Well "aim" is something you do before you let go. The turning of the bow has to do with correcting arrow flight after you've let go and before the arrow leaves the bow. So depending on your perspective and individual results, yes it can be a form of aiming "correction". Personally I don't notice any different in POI, just in flight quality. The technique helps keep the arrow on target from full draw to impact, but a lot of people do it simply to fix issues with flight, such as the arrow smacking the handle. The handle slap can sap some speed from the arrow and reduce efficiency of flight by inducing a lot of unneeded oscillation.


----------



## NickBlaze (Jun 26, 2015)

ecohawk said:


> A few months back I bought a Martin Hunter recurve, and began a long and sometimes confusing dance with spine/nock height, etc.
> 
> This could be compared to my first real bow, a recurve, and arrows recommended by the shop.

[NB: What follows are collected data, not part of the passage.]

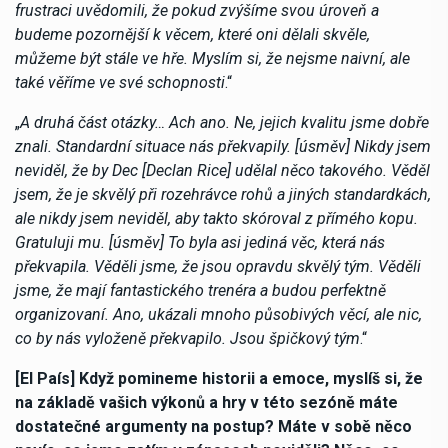
frustraci uvědomili, že pokud zvýšíme svou úroveň a
budeme pozornější k věcem, které oni dělali skvěle,
můžeme být stále ve hře. Myslím si, že nejsme naivní, ale
také věříme ve své schopnosti
.“
„
A druhá část otázky… Ach ano. Ne, jejich kvalitu jsme dobře
znali. Standardní situace nás překvapily. [úsměv] Nikdy jsem
neviděl, že by Dec [Declan Rice] udělal něco takového. Věděl
jsem, že je skvělý při rozehrávce rohů a jiných standardkách,
ale nikdy jsem neviděl, aby takto skóroval z přímého kopu.
Gratuluji mu. [úsměv] To byla asi jediná věc, která nás
překvapila. Věděli jsme, že jsou opravdu skvělý tým. Věděli
jsme, že mají fantastického trenéra a budou perfektně
organizovaní. Ano, ukázali mnoho působivých věcí, ale nic,
co by nás vyloženě překvapilo. Jsou špičkový tým
.“
[El País] Když pomineme historii a emoce, myslíš si, že
na základě vašich výkonů a hry v této sezóně máte
dostatečné argumenty na postup? Máte v sobě něco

I became quite adept with this bow. Going back to it lately and doing bare shaft testing, the arrows I was sold were too heavy a spine. But, I could still put arrows where I wanted them.
> 
> ...


Kyujutsu is just "the technique of archery" and refers to all bow-techniques for shooting. Kyudo is the "Way of archery" and is fairly specific to a focus on spiritual development and not martial development, and has many schools. In other words, samurai never did kyudo, they did kyujutsu.


----------